_TASK BRIEF_
Set down every line below, word for word.

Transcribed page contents
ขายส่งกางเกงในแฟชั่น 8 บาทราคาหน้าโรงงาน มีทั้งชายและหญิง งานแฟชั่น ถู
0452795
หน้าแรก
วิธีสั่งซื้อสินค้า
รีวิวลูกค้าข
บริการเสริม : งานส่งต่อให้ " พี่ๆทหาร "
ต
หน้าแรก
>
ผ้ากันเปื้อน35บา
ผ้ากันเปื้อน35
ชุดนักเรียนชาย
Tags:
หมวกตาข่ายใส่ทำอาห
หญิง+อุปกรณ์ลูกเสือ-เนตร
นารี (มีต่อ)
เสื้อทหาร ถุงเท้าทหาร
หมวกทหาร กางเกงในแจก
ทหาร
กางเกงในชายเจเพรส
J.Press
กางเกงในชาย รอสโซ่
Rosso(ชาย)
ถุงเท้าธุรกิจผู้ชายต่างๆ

_TASK ANSWER_
ขายส่งกางเกงในแฟชั่น 8 บาทราคาหน้าโรงงาน มีทั้งชายและหญิง งานแฟชั่น ถู
0452795
หน้าแรก
วิธีสั่งซื้อสินค้า
รีวิวลูกค้าข
บริการเสริม : งานส่งต่อให้ " พี่ๆทหาร "
ต
หน้าแรก
>
ผ้ากันเปื้อน35บา
ผ้ากันเปื้อน35
ชุดนักเรียนชาย
Tags:
หมวกตาข่ายใส่ทำอาห
หญิง+อุปกรณ์ลูกเสือ-เนตร
นารี (มีต่อ)
เสื้อทหาร ถุงเท้าทหาร
หมวกทหาร กางเกงในแจก
ทหาร
กางเกงในชายเจเพรส
J.Press
กางเกงในชาย รอสโซ่
Rosso(ชาย)
ถุงเท้าธุรกิจผู้ชายต่างๆ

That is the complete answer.